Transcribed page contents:
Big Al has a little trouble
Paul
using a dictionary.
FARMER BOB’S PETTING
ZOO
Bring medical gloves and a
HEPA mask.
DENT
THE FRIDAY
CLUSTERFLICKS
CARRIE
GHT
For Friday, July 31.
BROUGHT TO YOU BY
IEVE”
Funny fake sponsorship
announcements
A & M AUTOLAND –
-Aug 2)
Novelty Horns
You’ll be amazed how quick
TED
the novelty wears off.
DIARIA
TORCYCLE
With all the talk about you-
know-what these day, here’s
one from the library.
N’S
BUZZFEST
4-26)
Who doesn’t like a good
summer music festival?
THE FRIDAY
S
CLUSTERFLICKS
--
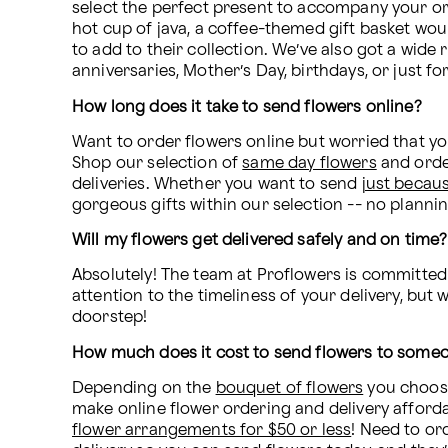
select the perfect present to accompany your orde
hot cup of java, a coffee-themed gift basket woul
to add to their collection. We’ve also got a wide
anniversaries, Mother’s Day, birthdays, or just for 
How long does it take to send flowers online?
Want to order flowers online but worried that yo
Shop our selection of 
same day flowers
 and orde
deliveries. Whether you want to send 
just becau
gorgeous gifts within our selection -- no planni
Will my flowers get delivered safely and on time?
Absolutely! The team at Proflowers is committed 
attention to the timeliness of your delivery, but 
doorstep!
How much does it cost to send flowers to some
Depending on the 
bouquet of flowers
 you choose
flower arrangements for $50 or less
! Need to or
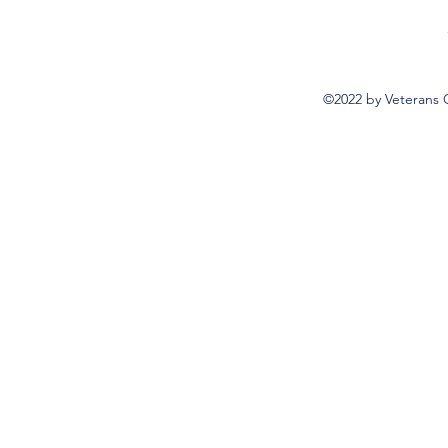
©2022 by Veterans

YOUR OBJECTIVE: The range runs from the line above containing "Big Al has a little trouble" to the line containing "Novelty Horns", inclusive. Restate those lines word for word and no others.

REPLY:
Big Al has a little trouble
Paul
using a dictionary.
FARMER BOB’S PETTING
ZOO
Bring medical gloves and a
HEPA mask.
DENT
THE FRIDAY
CLUSTERFLICKS
CARRIE
GHT
For Friday, July 31.
BROUGHT TO YOU BY
IEVE”
Funny fake sponsorship
announcements
A & M AUTOLAND –
-Aug 2)
Novelty Horns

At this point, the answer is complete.